----- RECORDS PROVIDED

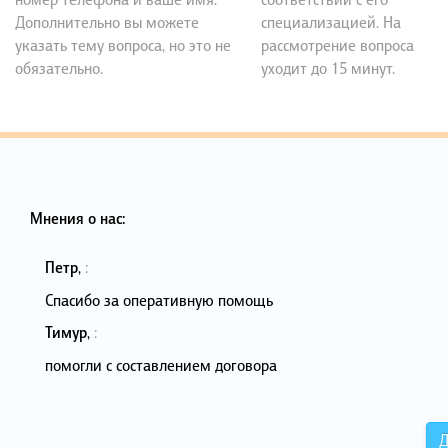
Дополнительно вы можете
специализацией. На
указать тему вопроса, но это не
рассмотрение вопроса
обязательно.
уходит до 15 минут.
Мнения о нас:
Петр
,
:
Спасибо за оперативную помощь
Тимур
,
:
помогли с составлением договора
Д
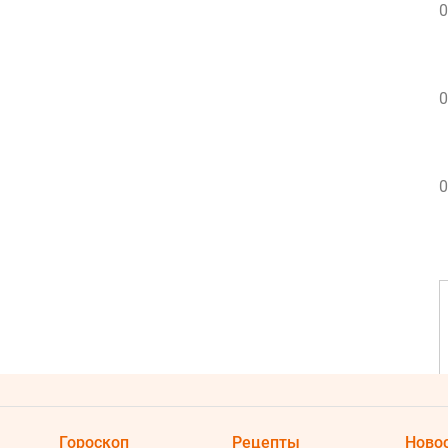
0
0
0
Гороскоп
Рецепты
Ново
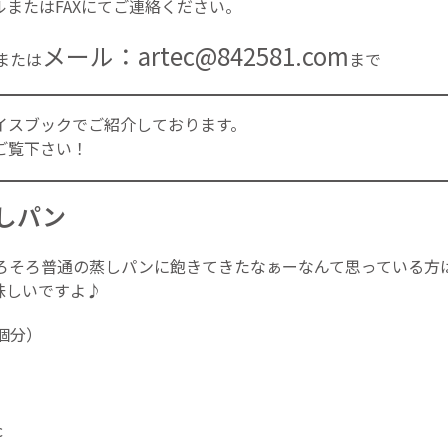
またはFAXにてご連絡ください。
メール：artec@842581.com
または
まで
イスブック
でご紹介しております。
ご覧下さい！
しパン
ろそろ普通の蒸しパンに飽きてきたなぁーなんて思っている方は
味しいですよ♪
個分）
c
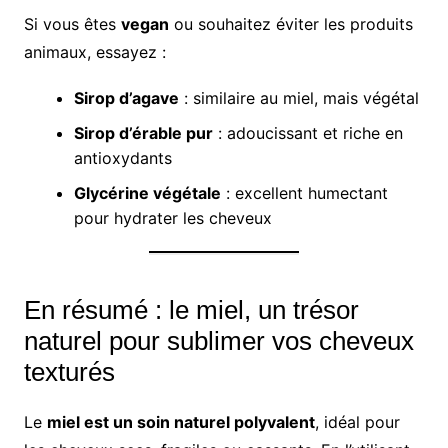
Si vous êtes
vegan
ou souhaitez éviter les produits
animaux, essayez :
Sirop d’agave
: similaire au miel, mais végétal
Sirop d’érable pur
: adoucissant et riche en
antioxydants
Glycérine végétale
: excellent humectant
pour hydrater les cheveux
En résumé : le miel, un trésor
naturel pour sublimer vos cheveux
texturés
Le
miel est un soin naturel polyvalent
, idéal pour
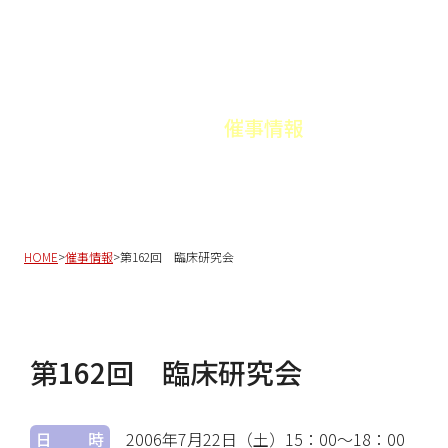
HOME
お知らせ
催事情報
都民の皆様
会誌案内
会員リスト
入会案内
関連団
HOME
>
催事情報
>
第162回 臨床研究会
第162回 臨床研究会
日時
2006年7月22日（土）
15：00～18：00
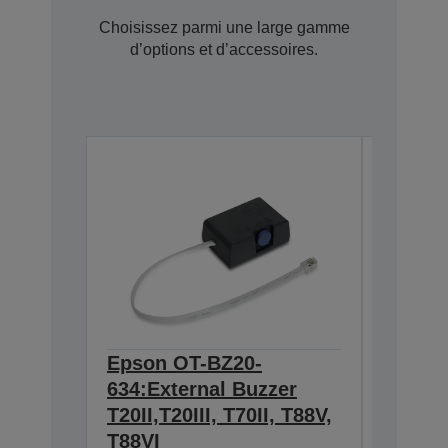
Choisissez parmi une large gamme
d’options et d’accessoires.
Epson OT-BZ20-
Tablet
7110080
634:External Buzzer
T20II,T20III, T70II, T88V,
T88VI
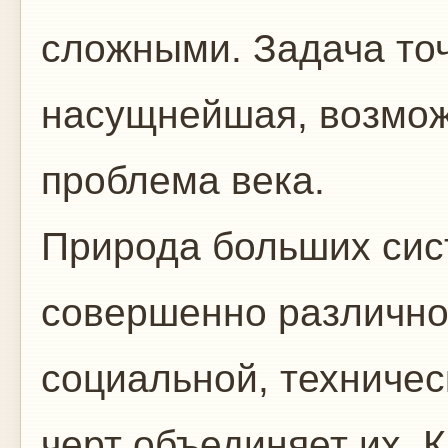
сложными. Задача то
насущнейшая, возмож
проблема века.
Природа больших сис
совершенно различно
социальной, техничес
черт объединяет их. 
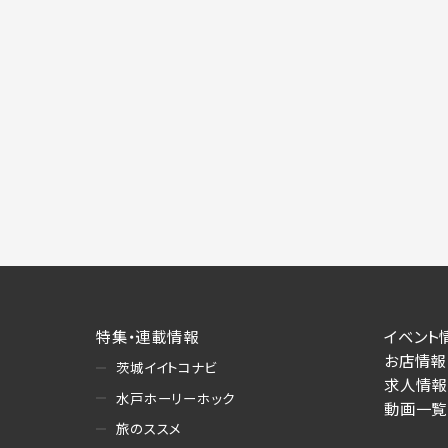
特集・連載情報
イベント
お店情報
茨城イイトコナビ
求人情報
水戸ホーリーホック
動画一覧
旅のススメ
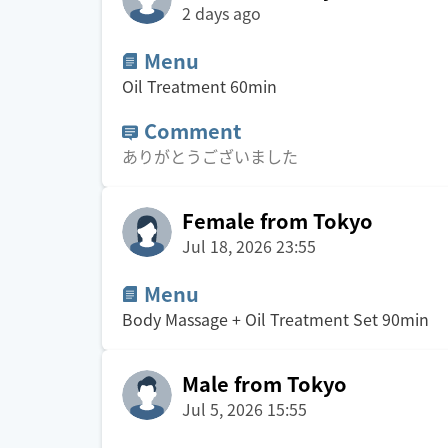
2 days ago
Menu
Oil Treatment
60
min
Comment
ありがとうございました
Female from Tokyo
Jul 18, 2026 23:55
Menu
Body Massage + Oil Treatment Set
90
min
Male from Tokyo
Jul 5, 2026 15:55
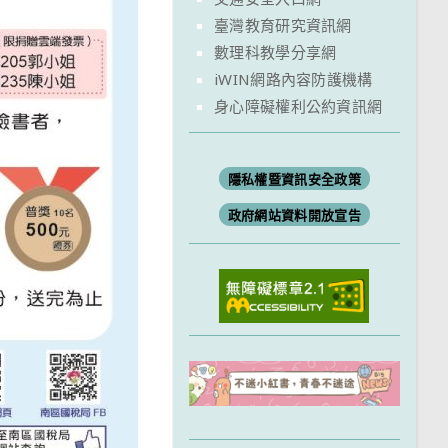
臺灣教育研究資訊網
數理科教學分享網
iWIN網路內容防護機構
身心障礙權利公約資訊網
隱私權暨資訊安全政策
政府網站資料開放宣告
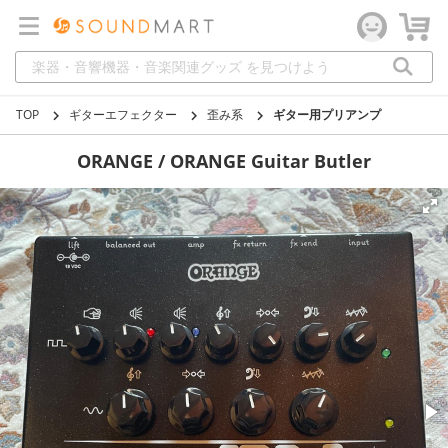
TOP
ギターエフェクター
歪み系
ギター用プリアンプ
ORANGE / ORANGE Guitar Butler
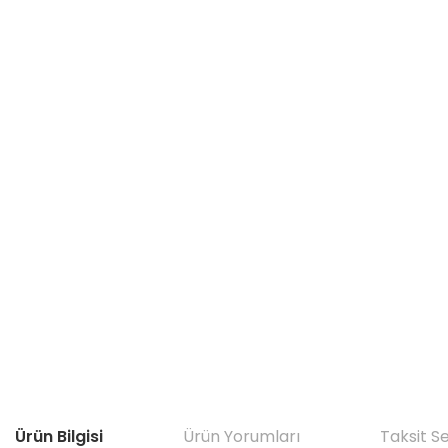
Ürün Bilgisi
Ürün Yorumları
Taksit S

----------

• _INSTRUCTIONS FOR THE TASK_
What to print is the stretch of entries from the line with "メール：artec@842581.com" up to and including the line with "pour hydrater les cheveux". Please print it exactly and leave out the pictures.

• _RESULT OF THIS EXERCISE_
メール：artec@842581.com
または
まで
イスブック
でご紹介しております。
ご覧下さい！
しパン
ろそろ普通の蒸しパンに飽きてきたなぁーなんて思っている方は
味しいですよ♪
個分）
c
Si vous êtes
vegan
ou souhaitez éviter les produits
animaux, essayez :
Sirop d’agave
: similaire au miel, mais végétal
Sirop d’érable pur
: adoucissant et riche en
antioxydants
Glycérine végétale
: excellent humectant
pour hydrater les cheveux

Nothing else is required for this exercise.